This is a configuration file to indicate to DJL Serving which model parallelization and inference optimization libraries you would like to use. Depending on your need, you can set the appropriate configuration.

Here is a list of settings that we use in this configuration file -
- `engine`: The engine for DJL to use. In this case, it is **DeepSpeed**.
- `option.entryPoint`: The entrypoint python file or module. This should align with the engine that is being used. 
- `option.s3url`: Set this to the URI of the Amazon S3 bucket that contains the model. 

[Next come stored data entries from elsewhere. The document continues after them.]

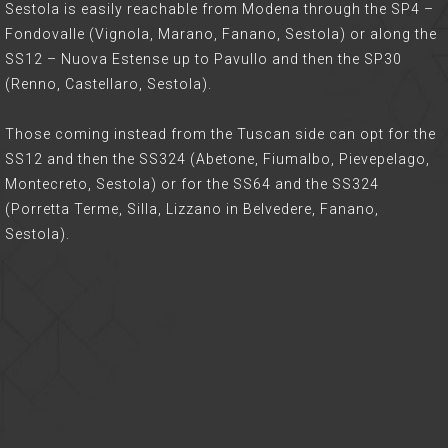
Sestola is easily reachable from Modena through the SP4 –
Fondovalle (Vignola, Marano, Fanano, Sestola) or along the
SS12 – Nuova Estense up to Pavullo and then the SP30
(Renno, Castellaro, Sestola).
Those coming instead from the Tuscan side can opt for the
SS12 and then the SS324 (Abetone, Fiumalbo, Pievepelago,
Montecreto, Sestola) or for the SS64 and the SS324
(Porretta Terme, Silla, Lizzano in Belvedere, Fanano,
Sestola).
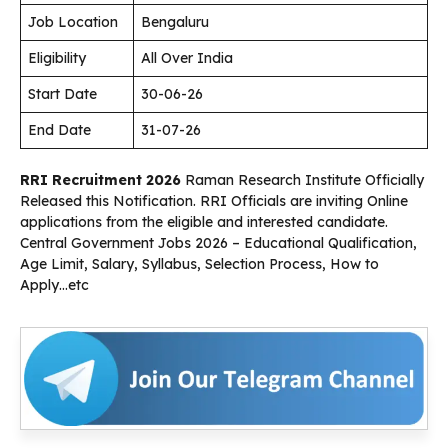
Job Location
Bengaluru
Eligibility
All Over India
Start Date
30-06-26
End Date
31-07-26
RRI Recruitment 2026
Raman Research Institute Officially
Released this Notification. RRI Officials are inviting Online
applications from the eligible and interested candidate.
Central Government Jobs 2026 – Educational Qualification,
Age Limit, Salary, Syllabus, Selection Process, How to
Apply…etc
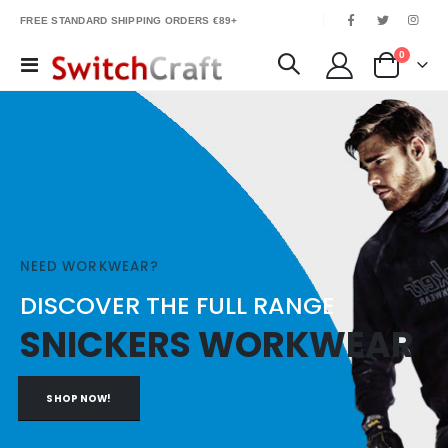
|
FREE STANDARD SHIPPING ORDERS €89+
items
0
Toggle
Cart
Nav
NEED WORKWEAR?
DISCOVER THE FULL RANGE
SNICKERS WORKWEAR
SHOP NOW!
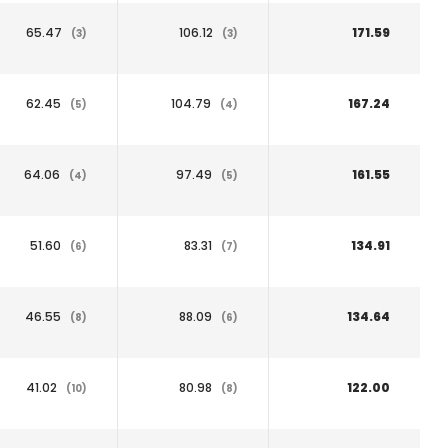
65.47
106.12
171.59
(3)
(3)
62.45
104.79
167.24
(5)
(4)
64.06
97.49
161.55
(4)
(5)
51.60
83.31
134.91
(6)
(7)
46.55
88.09
134.64
(8)
(6)
41.02
80.98
122.00
(10)
(8)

If you want to download the model from huggingface.co, you can set `option.modelid`. The model id of a pretrained model hosted inside a model repository on huggingface.co (https://huggingface.co/models). The container uses this model id to download the corresponding model repository on huggingface.co. 
- `option.tensor_parallel_degree`: Set to the number of GPU devices over which DeepSpeed needs to partition the model. This parameter also controls the number of workers per model which will be started up when DJL serving runs. As an example if we have a 8 GPU machine and we are creating 8 partitions then we will have 1 worker per model to serve the requests. For further reading on DeepSpeedyou can follow the link https://www.deepspeed.ai/tutorials/inference-tutorial/#initializing-for-inference. 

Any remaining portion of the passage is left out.